Ever since the arrival of the VCR and video stores, movie attendance has been on a slow, steady decline. DVD’s came along and home movie viewing improved both in quality and ease of operation. The ubiquity of online streaming services has nearly rendered the movie theater obsolete. Why shell out $10 a head to go out and see a movie when you can now watch virtually any film ever made in the privacy of your own home?

The existential horrors of COVID-19 have forced movie screens across the country to go black, further accelerating their decline. Hopefully it will once again be safe to sit inside a theater and watch a film. When that day comes, I wonder if there will be any theaters left to go back into? What a devastating loss that would be, another shared experience with other human beings gone as our society becomes more and more insular.

I’ll leave you with this thought.  If popcorn is popping in the lobby of some future movie theater and no one is there to hear it, does it still make a sound?

Child’s Play

We were quite the flotilla. Six adults, three teenagers and two dogs heading out on paddle boards and kayaks for an afternoon on Sparks Lake near Bend, Oregon. This idyllic lake in the shadow of majestic Mount Bachelor is the perfect place to spend a lazy summer afternoon with family and friends.

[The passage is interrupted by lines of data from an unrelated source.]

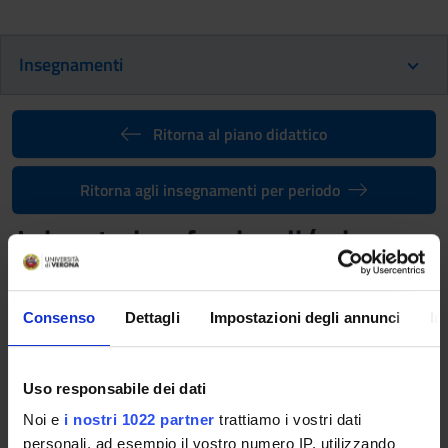
Insegnamenti
Ritorna al piano didattico
Ritorna agli insegnamenti per periodo
Laboratori professionali (primo
anno) [
Gruppo 2
] (2025/2026)
Codice insegnamento
Docente
Consenso
Dettagli
Impostazioni degli annunci
In
4S000104
Cristian Carubelli
Crediti
Lingua di erogazione
Uso responsabile dei dati
1
Italiano
Noi e
i nostri 1022 partner
trattiamo i vostri dati
Settore Scientifico Disciplinare (SSD)
personali, ad esempio il vostro numero IP, utilizzando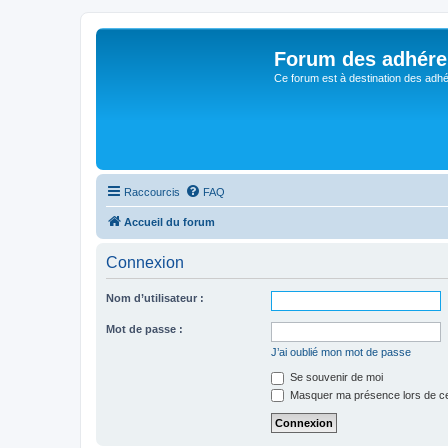
Forum des adhére
Ce forum est à destination des adhé
Raccourcis
FAQ
Accueil du forum
Connexion
Nom d’utilisateur :
Mot de passe :
J’ai oublié mon mot de passe
Se souvenir de moi
Masquer ma présence lors de ce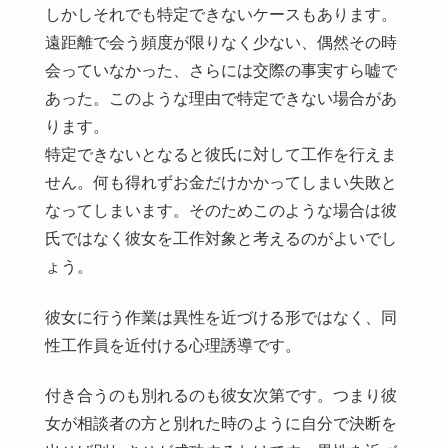
しかしそれでも特定できないケースもあります。
遠距離で会う頻度が限りなく少ない、偶然その時
会っていなかった、さらには交際の事実すら嘘で
あった。このような理由で特定できない場合があ
ります。
特定できないとなると彼氏に対して工作を行えま
せん。何も得れずお金だけかかってしまい失敗と
なってしまいます。そのためこのような場合は彼
氏ではなく彼女を工作対象と考えるのがよいでし
ょう。
彼女に行う作業は異性を近づける形ではなく、同
性工作員を近付ける心理誘導です。
付き合うのも別れるのも彼女次第です。つまり彼
女が相談者の方と別れた時のように自分で決断を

Our first stop was a small sandy beach which we thankfully had to ourselves. Sandwiches, drinks and snacks came out as we relaxed deeper into this sunsplashed day. Our kids Sam and Denali had other plans. They immediately set off down the beach together to explore. With no Instagram or Snapchat to distract them they quickly segued into pre-smartphone mode. It didn’t take long for them to discover that the water nearest the shore was teeming with two inch long, olive green tadpoles. Denali came running over excitedly to show me one of these critters wriggling in her cupped hands. The adults munched, the dogs splashed happily in the lake and our kids were off on their own Discovery Channel adventure. Sam came up and cut the top off of an empty soda can while Denali dug a shallow hole a few feet from the water. The can was now a tadpole scooper and the hole their new home. The kids created a similar project two summers ago in Hawaii. While hiking a deserted beach on Kauai we came upon a creek filled with small black tadpoles. Our young wildlife biologists spent a couple of hours constructing a temporary home for those tadpoles too.

The tadpole whisperers

Watching Sam and Denali today I marvel at how effortlessly they can turn into little kids again, they’re sixteen going on six. That childhood sense of wonder is still inside of them, simmering just below the surface and it takes but one simple thing, like today’s tadpole discovery, to awaken it. The older our kids get the fewer and further between these spontaneous moments occur. However by getting them away from the trappings of civilization and technology there’s always a chance of them occurring again.

Kids reach a certain age, some sooner than others, and it’s suddenly not cool to be a kid any longer. Why does this happen? There seems to be an unwritten chronologic age at which childhood ends. However, I know plenty of adults who manage to retain that kid spirit, refusing to “grow up”.  Kids are intuitive and sensitive and whip smart. Their wide-eyed “oh my god, look at this!” sense that everything is new and possibilities are unlimited is refreshing and magical to be around. To spend time with kids is to live in the moment, experiencing life to the fullest. I try every day to see the world through the eyes of a child and hang on to their unique sense of wonder.

On a recent camping trip I had the opportunity to spend some time with the four year old granddaughter of a friend. She and I walked along the rocky beach of a lake collecting bird feathers. I found one feather that was particularly beautiful. It was about half an inch wide and three inches long, light grey at the bottom, gradually giving way to a darker shade of grey. It abruptly changes into a band of pure white, terminating in a point of jet black.  I asked my little friend Raya what kind of bird she thought this feather came from. She paused for a moment, opened up her dark rimmed blue eyes as wide as they could go and exclaimed, “A rainbow bird!” 

May we all continue to see the rainbow birds of the world.